Why? Is it because of the economy? Are people stressed over not being able to provide the lavish gifts they're accustomed to giving? Or have so many years of commercialized gift-giving sapped the spirit from the season? Maybe it's a combination of all those things and more but it started me thinking.

Last year, our finances were radically different from what they are today. We had little to give to anyone, including ourselves but through the generosity of others and our family, we had a lovely holiday that we never expected and it filled our hearts with love and gratitude. It was a humbling experience but good for character growth and I know I appreciate our blessings so much more for having gone through it.

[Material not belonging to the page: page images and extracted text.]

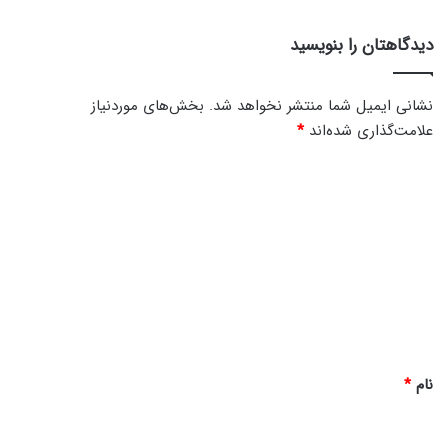
دیدگاهتان را بنویسید
نشانی ایمیل شما منتشر نخواهد شد.
بخش‌های موردنیاز
علامت‌گذاری شده‌اند
*
د
ی
د
گ
ا
ه
*
نام
*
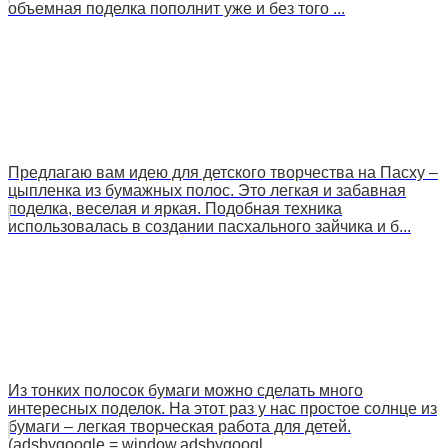
объемная поделка пополнит уже и без того ...
Предлагаю вам идею для детского творчества на Пасху –
цыпленка из бумажных полос. Это легкая и забавная
поделка, веселая и яркая. Подобная техника
использовалась в создании пасхального зайчика и б...
Из тонких полосок бумаги можно сделать много
интересных поделок. На этот раз у нас простое солнце из
бумаги – легкая творческая работа для детей.
(adsbygoogle = window.adsbygoogl...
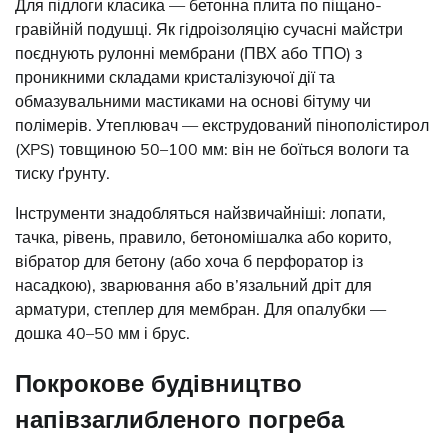
Для підлоги класика — бетонна плита по піщано-
гравійній подушці. Як гідроізоляцію сучасні майстри
поєднують рулонні мембрани (ПВХ або ТПО) з
проникними складами кристалізуючої дії та
обмазувальними мастиками на основі бітуму чи
полімерів. Утеплювач — екструдований пінополістирол
(XPS) товщиною 50–100 мм: він не боїться вологи та
тиску ґрунту.
Інструменти знадобляться найзвичайніші: лопати,
тачка, рівень, правило, бетономішалка або корито,
вібратор для бетону (або хоча б перфоратор із
насадкою), зварювання або в’язальний дріт для
арматури, степлер для мембран. Для опалубки —
дошка 40–50 мм і брус.
Покрокове будівництво
напівзаглибленого погреба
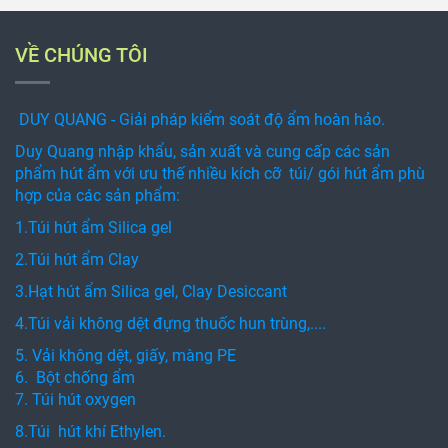
VỀ CHÚNG TÔI
DUY QUANG - Giải pháp kiểm soát độ ẩm hoàn hảo.
Duy Quang nhập khẩu, sản xuất và cung cấp các sản
phẩm hút ẩm với ưu thế nhiều kích cỡ túi/ gói hút ẩm phù
hợp của các sản phẩm:
1.Túi hút ẩm Silica gel
2.Túi hút ẩm Clay
3.Hạt hút ẩm Silica gel, Clay Desiccant
4.Túi vải không dệt đựng thuốc hun trùng,....
5. Vải không dệt, giấy, màng PE
6. Bột chống ẩm
7. Túi hút oxygen
8.Túi hút khí Ethylen.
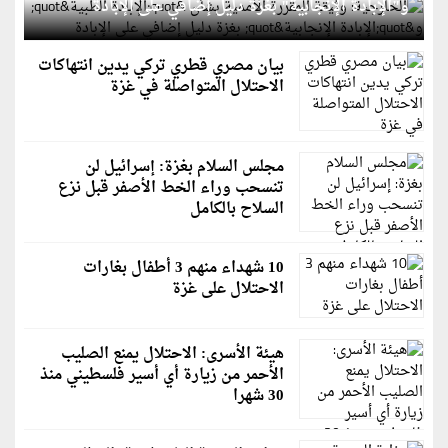
و"الإبادة الإنجابية" بغزة دليل إضافي على الإبادة
بيان مصري قطري تركي يدين انتهاكات
الاحتلال المتواصلة في غزة
مجلس السلام بغزة: إسرائيل لن
تنسحب وراء الخط الأصفر قبل نزع
السلاح بالكامل
10 شهداء منهم 3 أطفال بغارات
الاحتلال على غزة
هيئة الأسرى: الاحتلال يمنع الصليب
الأحمر من زيارة أي أسير فلسطيني منذ
30 شهرا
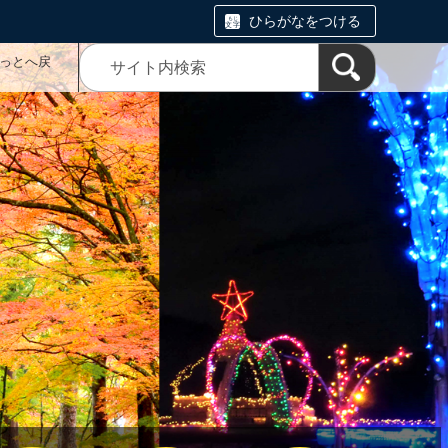
ひらがなをつける
っとへ戻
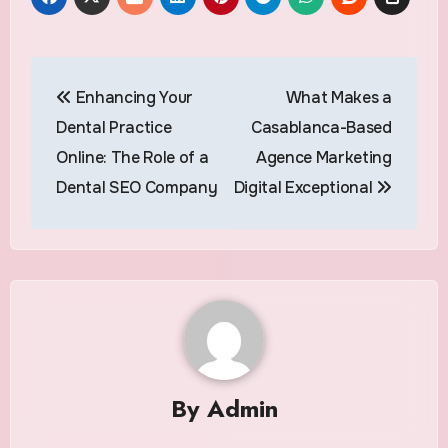
Post
Enhancing Your
What Makes a
navigation
Dental Practice
Casablanca-Based
Online: The Role of a
Agence Marketing
Dental SEO Company
Digital Exceptional
By
Admin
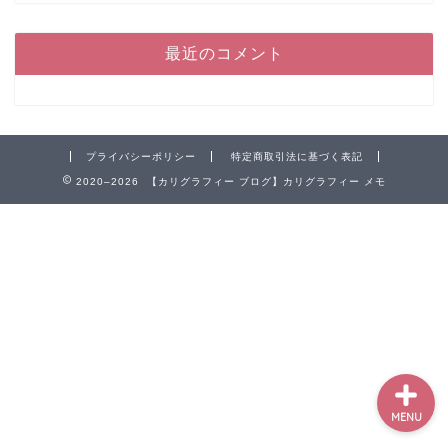
最近のコメント
ホーム
プライバシーポリシー
特定商取引法に基づく表記
2020–2026 【カリグラフィー ブログ】カリグラフィー メモ
ペン
インク
本
MENU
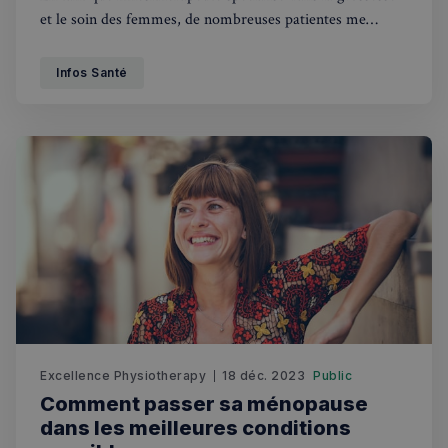
et le soin des femmes, de nombreuses patientes me
posent la question si c’est dangereux de faire de l'exercice
pendant la grossesse, si cela est bénéfique et comment
Infos Santé
faire des exercices correctement pendant cette période.
Excellence Physiotherapy
18 déc. 2023
Public
Comment passer sa ménopause
dans les meilleures conditions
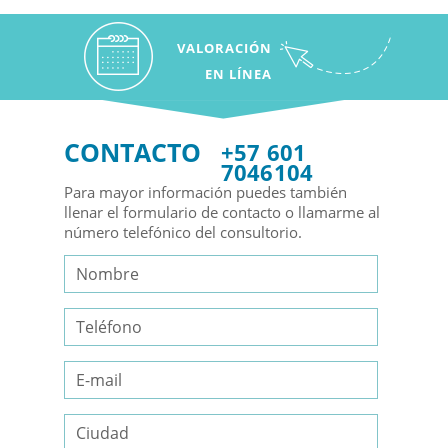
VALORACIÓN
EN LÍNEA
CONTACTO
+57 601
7046104
Para mayor información puedes también
llenar el formulario de contacto o llamarme al
número telefónico del consultorio.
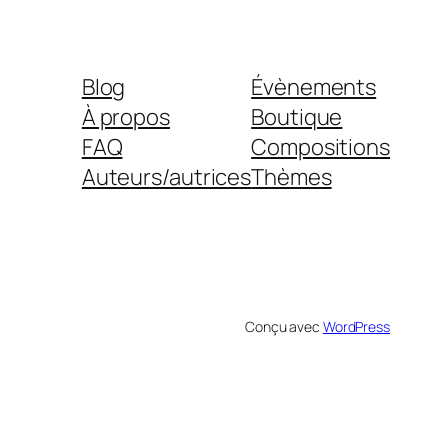
Blog
Évènements
À propos
Boutique
FAQ
Compositions
Auteurs/autrices
Thèmes
Conçu avec
WordPress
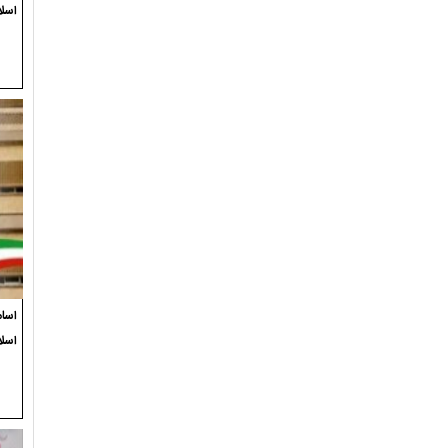
اسلا
اسام
اسل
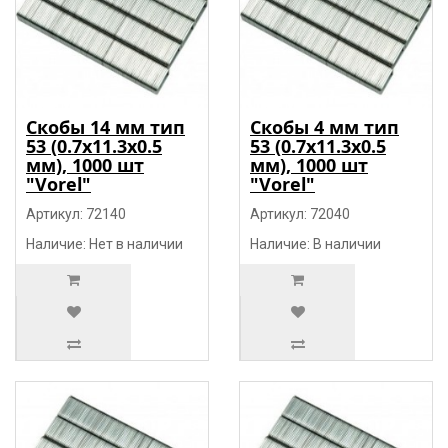
Скобы 14 мм тип
Скобы 4 мм тип
53 (0.7х11.3х0.5
53 (0.7х11.3х0.5
мм), 1000 шт
мм), 1000 шт
"Vorel"
"Vorel"
Артикул: 72140
Артикул: 72040
Наличие: Нет в наличии
Наличие: В наличии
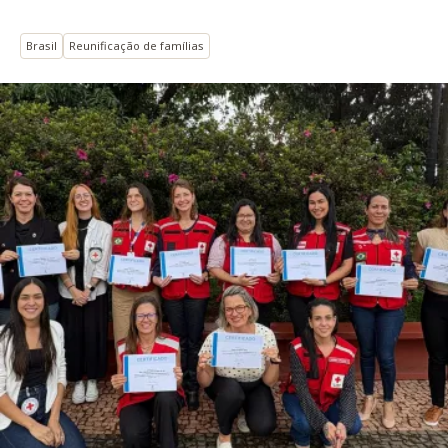
Brasil
Reunificação de famílias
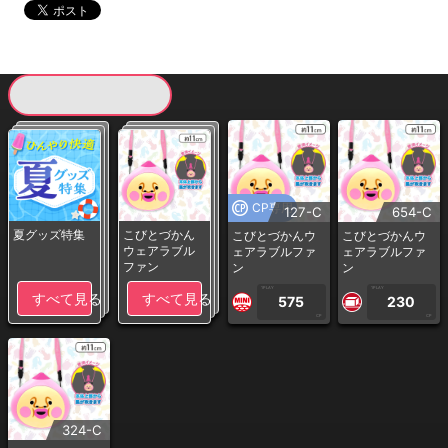
現在提供している景品一覧
CP専用
127-C
654-C
夏グッズ特集
こびとづかん
こびとづかんウ
こびとづかんウ
ウェアラブル
ェアラブルファ
ェアラブルファ
ファン
ン
ン
1PLAY
1PLAY
すべて見る
すべて見る
575
230
CP
CP
324-C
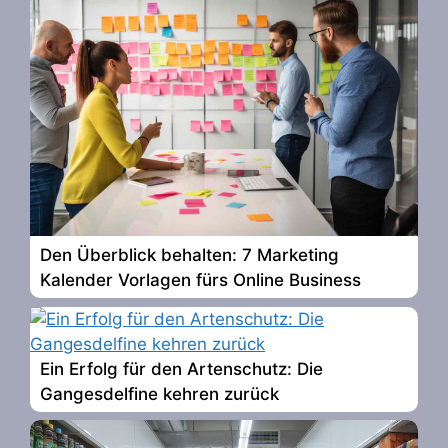
Den Überblick behalten: 7 Marketing
Kalender Vorlagen fürs Online Business
Ein Erfolg für den Artenschutz: Die
Gangesdelfine kehren zurück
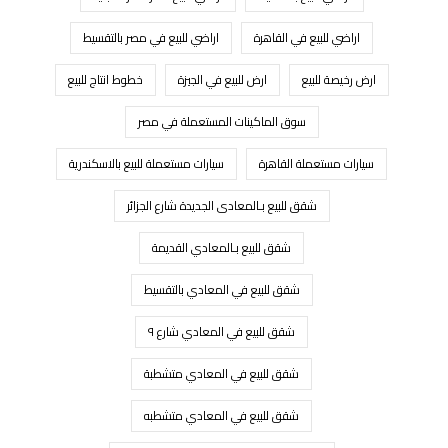
اراضي للبيع في القاهرة
اراضي للبيع في مصر بالتقسيط
ارض رخيصة للبيع
ارض للبيع في الجيزة
خطوط انتاج للبيع
سوق الماكينات المستعملة في مصر
سيارات مستعملة القاهرة
سيارات مستعملة للبيع بالاسكندرية
شقق للبيع بـالمعادى الجديدة شارع الجزائر
شقق للبيع بـالمعادي القديمة
شقق للبيع في المعادي بالتقسيط
شقق للبيع في المعادي شارع ٩
شقق للبيع في المعادي متشطبة
شقق للبيع في المعادي متشطبه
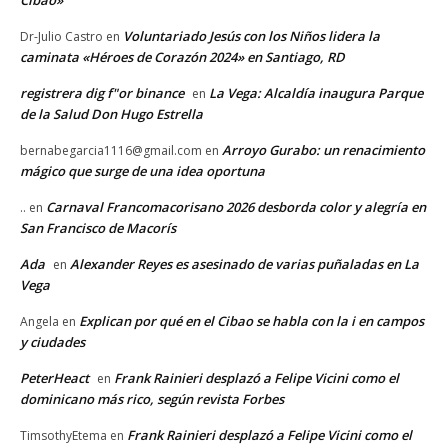
Cibao»
Voluntariado Jesús con los Niños lidera la
Dr-Julio Castro
en
caminata «Héroes de Corazón 2024» en Santiago, RD
registrera dig f"or binance
La Vega: Alcaldía inaugura Parque
en
de la Salud Don Hugo Estrella
Arroyo Gurabo: un renacimiento
bernabegarcia1116@gmail.com
en
mágico que surge de una idea oportuna
Carnaval Francomacorisano 2026 desborda color y alegría en
..
en
San Francisco de Macorís
Ada
Alexander Reyes es asesinado de varias puñaladas en La
en
Vega
Explican por qué en el Cibao se habla con la i en campos
Angela
en
y ciudades
PeterHeact
Frank Rainieri desplazó a Felipe Vicini como el
en
dominicano más rico, según revista Forbes
Frank Rainieri desplazó a Felipe Vicini como el
TimsothyEtema
en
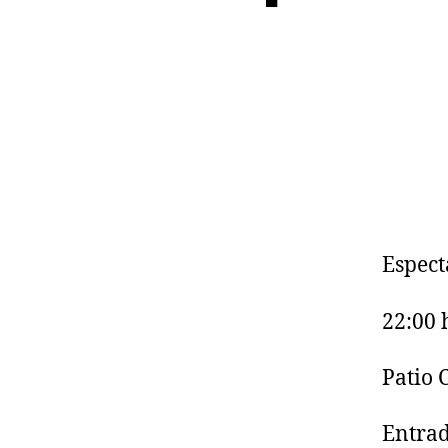
Espect
22:00 
Patio C
Entrad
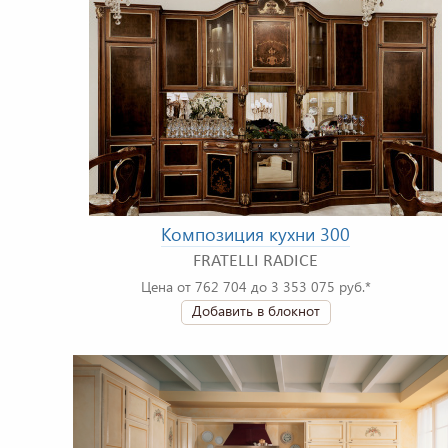
Композиция кухни 300
FRATELLI RADICE
Цена от 762 704 до 3 353 075 руб.*
Добавить в блокнот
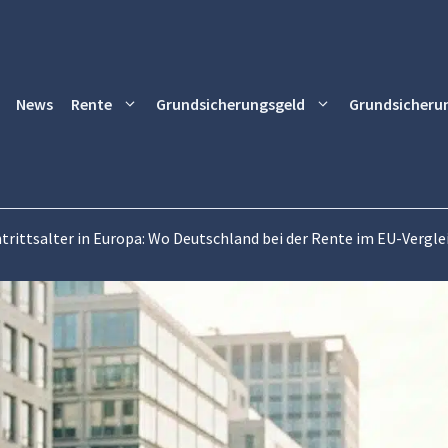
News
Rente
Grundsicherungsgeld
Grundsicheru
trittsalter in Europa: Wo Deutschland bei der Rente im EU-Vergle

I'm also more compassionate and understanding when it comes to those who are going through similar struggles because I've walked a mile in their shoes and I know how hard it is to hold your head up and keep that chin lifted when all you want to do is cry.

So, this Christmas as I made my purchases for my family and friends, I didn't stress about the money I was spending. I made careful, thought-out purchases, looking for gifts that would have some kind of meaning or purpose instead of just buying something - anything - to stick a tag on it. I tried to shop locally as much as possible because I know how hard times are for businesses to make it right now and I tried to not get sucked into the commercial machine that churns most people up and spits them out broke and unhappy after all the hoopla is over.

My attitude adjustment has enabled me to smile while others are frowning; take a deep breath and rein in the acidic comment that might otherwise have flown from my mouth when aggravated; and laugh off the rudeness of strangers.

I read something a few months ago that has really stuck with me and it's appropriate for the holidays as well. It went something like this: Be nice. No matter how hard a day you're having, someone else is going through something worse.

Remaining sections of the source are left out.